4 - Create a Pipeline

See the HOWTO - Pipelines for details about writing a pipeline and HOWTO - Test Your Code about how to write relevant tests.

4.1 - Pipeline Development

Using the process_test.py script as a template, create a pipeline to accept the configuration and input JSON files that describe the parameters and files to get passed into the pipeline. The pipeline should manage the passing of file locations and parameters to each of the tools.

4.2 - Create a Test to run the Pipeline

Create a script that uses pytest to check that the required input files and configuration parameters are accepted by the pipeline and the relevant output files have been generated and are not empty. Other tests can be added to be more comprehensive.

The pipeline is running tools developed as part of part 1, so there should be no need for creating new datasets.

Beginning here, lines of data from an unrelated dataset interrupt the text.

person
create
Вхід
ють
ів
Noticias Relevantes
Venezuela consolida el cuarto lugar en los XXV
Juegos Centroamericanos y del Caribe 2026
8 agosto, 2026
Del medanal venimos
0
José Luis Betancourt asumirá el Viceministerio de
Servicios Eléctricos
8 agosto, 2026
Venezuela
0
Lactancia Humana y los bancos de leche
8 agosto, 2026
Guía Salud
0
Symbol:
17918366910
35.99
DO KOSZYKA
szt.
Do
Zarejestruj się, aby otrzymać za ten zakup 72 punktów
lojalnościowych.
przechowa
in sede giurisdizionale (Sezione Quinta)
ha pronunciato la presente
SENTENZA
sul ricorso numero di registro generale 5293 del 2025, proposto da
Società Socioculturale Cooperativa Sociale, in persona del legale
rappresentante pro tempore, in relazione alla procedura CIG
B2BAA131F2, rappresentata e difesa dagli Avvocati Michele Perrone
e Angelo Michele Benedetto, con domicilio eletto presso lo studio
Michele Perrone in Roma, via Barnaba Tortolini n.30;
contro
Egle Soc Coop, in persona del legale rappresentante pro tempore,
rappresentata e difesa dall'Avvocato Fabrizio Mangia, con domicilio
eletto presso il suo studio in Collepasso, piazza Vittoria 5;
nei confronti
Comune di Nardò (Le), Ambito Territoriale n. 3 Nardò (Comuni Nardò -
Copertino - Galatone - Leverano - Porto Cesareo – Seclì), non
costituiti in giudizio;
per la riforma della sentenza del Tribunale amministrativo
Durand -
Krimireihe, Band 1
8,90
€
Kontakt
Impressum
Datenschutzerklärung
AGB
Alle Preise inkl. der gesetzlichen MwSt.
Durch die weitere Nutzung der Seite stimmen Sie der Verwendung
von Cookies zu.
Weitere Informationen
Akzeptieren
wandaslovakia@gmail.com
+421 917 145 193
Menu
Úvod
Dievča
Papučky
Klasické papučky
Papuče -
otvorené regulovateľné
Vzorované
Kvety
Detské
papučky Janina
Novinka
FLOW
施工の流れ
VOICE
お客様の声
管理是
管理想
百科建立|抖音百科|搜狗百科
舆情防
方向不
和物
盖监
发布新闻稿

4.3 - Create test config and input JSON files

JSON files need to be created that duplicate what would be the expected input coming from the VRE and saved in the tests/json/. directory of the repository. Example files can be found in the HOWTO on Configuration. There are also examples of these files in mg-process-test in the test/json/. These files allow a user to run the sample datasets from the command line either on their own computer or on one with (py)COMPSs installed.

Checklist

  1. There is a license in the header of all pipelines and tests
  2. There is a test to run each pipeline
  3. There is documentation for all functions in the pipeline script and test script
  4. Update docs/pipelines.rst to include documentation and links to the new pipeline to import all function documentation
  5. All code matches the PEP8 standard (by running pylint).
  6. All new tests have been added to TravisCI
  7. All tests are passing
  8. Ensure that the output of running the tests matches what you would expect
  9. The script can be run from the command line

5 - VRE JSON Configuration

See the HOWTO - Configuration Files for details about writing a MuG VRE JSON configuration files.

Checklist

  1. Ensure that there is a JSON configuration file present in the tool_json for each pipeline.

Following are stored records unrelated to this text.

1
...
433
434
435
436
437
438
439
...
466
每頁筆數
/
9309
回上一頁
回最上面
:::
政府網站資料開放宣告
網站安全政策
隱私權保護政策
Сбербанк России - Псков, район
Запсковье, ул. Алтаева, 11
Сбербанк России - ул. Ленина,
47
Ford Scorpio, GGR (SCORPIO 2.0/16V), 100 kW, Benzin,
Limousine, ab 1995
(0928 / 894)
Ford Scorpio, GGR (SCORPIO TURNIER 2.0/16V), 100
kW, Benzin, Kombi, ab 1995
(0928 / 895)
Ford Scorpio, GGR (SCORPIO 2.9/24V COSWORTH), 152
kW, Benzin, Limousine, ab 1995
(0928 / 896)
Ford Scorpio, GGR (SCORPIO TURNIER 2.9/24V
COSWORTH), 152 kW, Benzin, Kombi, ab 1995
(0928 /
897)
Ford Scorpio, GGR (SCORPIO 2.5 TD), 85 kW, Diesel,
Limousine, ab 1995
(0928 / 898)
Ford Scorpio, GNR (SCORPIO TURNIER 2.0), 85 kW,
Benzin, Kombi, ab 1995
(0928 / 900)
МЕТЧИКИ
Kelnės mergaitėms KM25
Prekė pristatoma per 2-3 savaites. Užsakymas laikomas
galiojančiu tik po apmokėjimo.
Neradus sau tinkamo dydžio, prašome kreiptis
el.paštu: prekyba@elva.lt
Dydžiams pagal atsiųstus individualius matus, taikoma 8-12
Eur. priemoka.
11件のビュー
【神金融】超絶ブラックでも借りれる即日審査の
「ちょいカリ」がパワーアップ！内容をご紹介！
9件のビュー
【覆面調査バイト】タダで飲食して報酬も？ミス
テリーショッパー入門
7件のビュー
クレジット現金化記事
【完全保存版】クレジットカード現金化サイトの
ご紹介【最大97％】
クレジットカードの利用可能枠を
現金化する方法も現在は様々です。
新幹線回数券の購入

6 - Installation Documentation

Checklist

  1. Make sure that setup.py, setup.cfg and requirements.txt are updated with any new packages required for installation
  2. Update docs/install.rst if there is any external software that is required by tool or pipeline along with the required command to install that software

7 - COMPSs testing

Now that you have a functional pipeline and tool it now needs to be tested within a COMPSs environment. Download the latest version of the COMPSs virtual machine from the BSC website.

Checklist

  1. Was it possible to install everything based on the installation scripts and documentation?
  2. Do all the test scripts pass when they are run?
  3. When the test scripts have run do you get the expected results?
  4. Can the pipeline be run using the “runcompss” command?

8 - Hook up your repository for continuous integration

Now that you have a fully documented pipeline, with tests it is possible to hook up your GitHub repository with ReadTheDocs.org, Travisci.org and Landscape.io. These services will automatically build you documentation, run the tests and check the compliance of the code with that of PEP8 respectively.

It is possible to login to each service using your GitHub account and link the repository.

Checklist

  1. You have your documentation building on ReadTheDocs.org
  2. You have your test scripts running on TravisCI and passing
  3. Your code is being continually analysed by Landscape.io

9 - Congratulations

You now have a pipeline that could be integrated into the MuG VRE.